Oui et non. La préoccupation est ancienne. Ce qui est nouveau, c’est le souci de changer les pratiques, au-delà des déclarations ou des prescriptions officielles. Oui, il faut plus de mixité, au sens d’une égalité effective, mais comment fait-on ?
On pourrait considérer que, dans l’EPS et le sport scolaire du 1er degré, la mixité va de soi. Or dans l’ouvrage sur Le genre que vous avez coordonné pour les éditions EPS, on lit : « La mixité est une condition de l’égalité, elle n’implique pas l’égalité. » Comment faire pour y parvenir ?
Il faut mettre en place les conditions d’un égal accès des filles et des garçons à toutes les pratiques, et à tous les niveaux de pratique. Or, comme pour tout individu, la société a appris aux enseignant.es à se comporter en tant qu’hommes et femmes. Il faut lutter contre ses propres repères. C’est précisément l’objet de l’item sur l’égalité femmes-hommes qui figure dans le tronc commun de formation défini en 2013 par la loi de refondation de l’école : donner à comprendre aux futurs professeur.es des écoles ces mécanismes sous-jacents, souvent invisibles et insidieux, afin d’être en mesure de proposer des pratiques physiques et sportives accessibles à toutes et tous.
Face à l’inégalité filles-garçons que l’on observe dans l’expérience, et donc la maîtrise, des activités physiques et sportives, les enseignants proposent souvent des activités neutres, non sexuées, non connotées, afin que toutes et tous partent « à égalité ». Est-ce la bonne réponse ?
C’est une possibilité, mais cela ne suffit pas. Se priver d’activités considérées comme masculines ou féminines revient à empêcher les filles qui le souhaiteraient de pratiquer ce sport de ballon très populaire qu’est le football, et à interdire aux garçons d’expérimenter cette forme d’expression corporelle qu’est la danse. Cela conforte des formes d’interdiction, d’auto-censure, par soi-même et par le contrôle social. Donc ça ne résout pas tous les problèmes.
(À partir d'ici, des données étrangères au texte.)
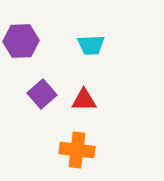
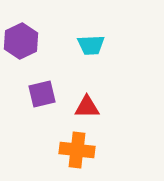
purple hexagon: rotated 24 degrees counterclockwise
purple square: rotated 28 degrees clockwise
red triangle: moved 3 px right, 7 px down
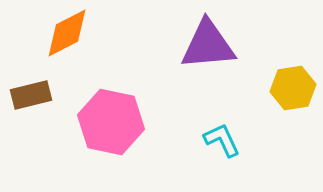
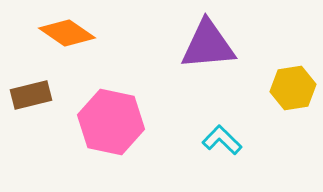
orange diamond: rotated 62 degrees clockwise
cyan L-shape: rotated 21 degrees counterclockwise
On peut aussi mentionner le rugby : à l’Usep, les filles s’y investissent autant que les garçons, et souvent s’y révèlent…
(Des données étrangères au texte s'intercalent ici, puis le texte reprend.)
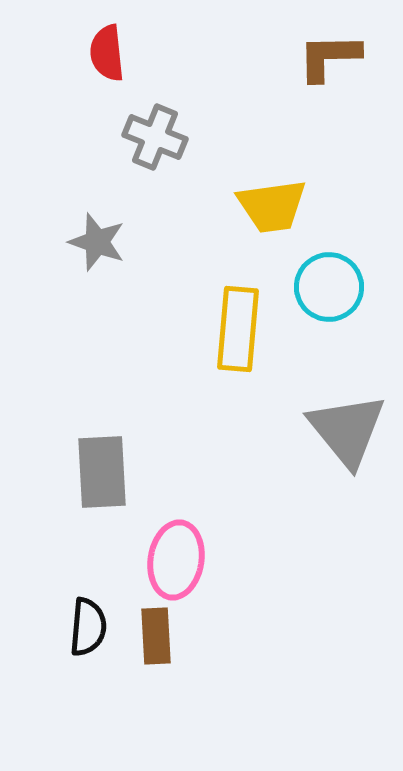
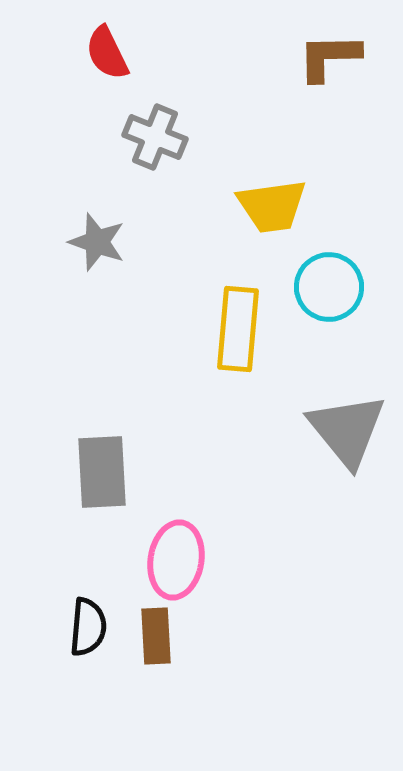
red semicircle: rotated 20 degrees counterclockwise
Oui. Et, à l’inverse, je me souviens d’un échange en classe autour de l’équitation. Un garçon se moquait d’une fille qui pratiquait le poney : « Ah-Ah, le poney, c’est pour les filles ! ». Sous-entendu : « C’est nul. » La maitresse a très bien réagi en demandant : « Pourquoi le poney serait-il réservé aux filles ? Et toi, tu n’aimes pas les animaux, les chevaux ? » L’enseignante avait trouvé la façon de rassurer la petite fille tout en disant au garçon que, si lui-même avait envie de faire du poney, il pouvait s’y autoriser.
Est-il parfois pertinent, sur le plan pédagogique, de séparer filles et garçons dans les activités physiques et sportives ?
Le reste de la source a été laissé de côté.